◆ Work instruction ◆
Exactly as written, reproduce the lines from the beginning of the data through the line containing "fridge. And that’s"; the pictures are not reproduced.

───── Supplied entries ─────

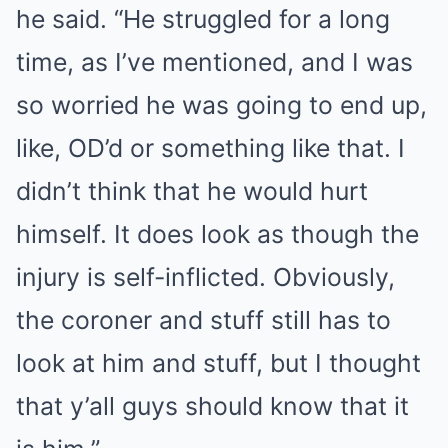
he said. “He struggled for a long
time, as I’ve mentioned, and I was
so worried he was going to end up,
like, OD’d or something like that. I
didn’t think that he would hurt
himself. It does look as though the
injury is self-inflicted. Obviously,
the coroner and stuff still has to
look at him and stuff, but I thought
that y’all guys should know that it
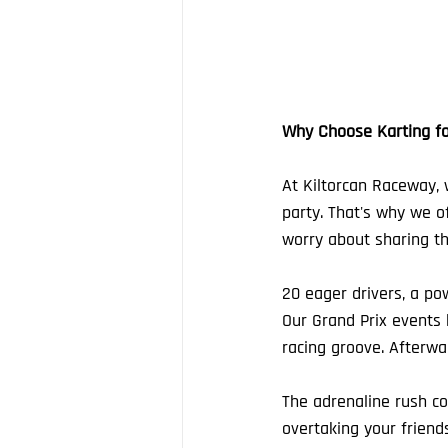
Why Choose Karting fo
At Kiltorcan Raceway, 
party. That's why we of
worry about sharing the
20 eager drivers, a pow
Our Grand Prix events k
racing groove. Afterwar
The adrenaline rush con
overtaking your friends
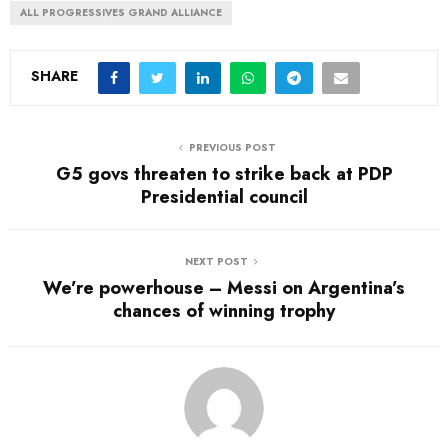
ALL PROGRESSIVES GRAND ALLIANCE
SHARE
PREVIOUS POST
G5 govs threaten to strike back at PDP
Presidential council
NEXT POST
We’re powerhouse – Messi on Argentina’s
chances of winning trophy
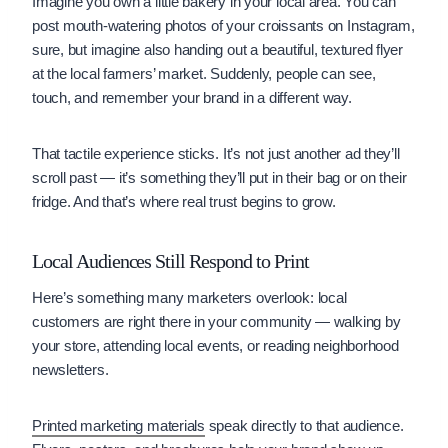
Imagine you own a little bakery in your local area. You can
post mouth-watering photos of your croissants on Instagram,
sure, but imagine also handing out a beautiful, textured flyer
at the local farmers’ market. Suddenly, people can see,
touch, and remember your brand in a different way.
That tactile experience sticks. It’s not just another ad they’ll
scroll past — it’s something they’ll put in their bag or on their
fridge. And that’s where real trust begins to grow.
Local Audiences Still Respond to Print
Here’s something many marketers overlook: local
customers are right there in your community — walking by
your store, attending local events, or reading neighborhood
newsletters.
Printed marketing materials
speak directly to that audience.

─────

◆ Expected output ◆
he said. “He struggled for a long
time, as I’ve mentioned, and I was
so worried he was going to end up,
like, OD’d or something like that. I
didn’t think that he would hurt
himself. It does look as though the
injury is self-inflicted. Obviously,
the coroner and stuff still has to
look at him and stuff, but I thought
that y’all guys should know that it
Why Choose Karting fo
At Kiltorcan Raceway, 
party. That's why we of
worry about sharing the
20 eager drivers, a pow
Our Grand Prix events k
racing groove. Afterwar
The adrenaline rush con
overtaking your friends
ALL PROGRESSIVES GRAND ALLIANCE
SHARE
PREVIOUS POST
G5 govs threaten to strike back at PDP
Presidential council
NEXT POST
We’re powerhouse – Messi on Argentina’s
chances of winning trophy
Imagine you own a little bakery in your local area. You can
post mouth-watering photos of your croissants on Instagram,
sure, but imagine also handing out a beautiful, textured flyer
at the local farmers’ market. Suddenly, people can see,
touch, and remember your brand in a different way.
That tactile experience sticks. It’s not just another ad they’ll
scroll past — it’s something they’ll put in their bag or on their
fridge. And that’s where real trust begins to grow.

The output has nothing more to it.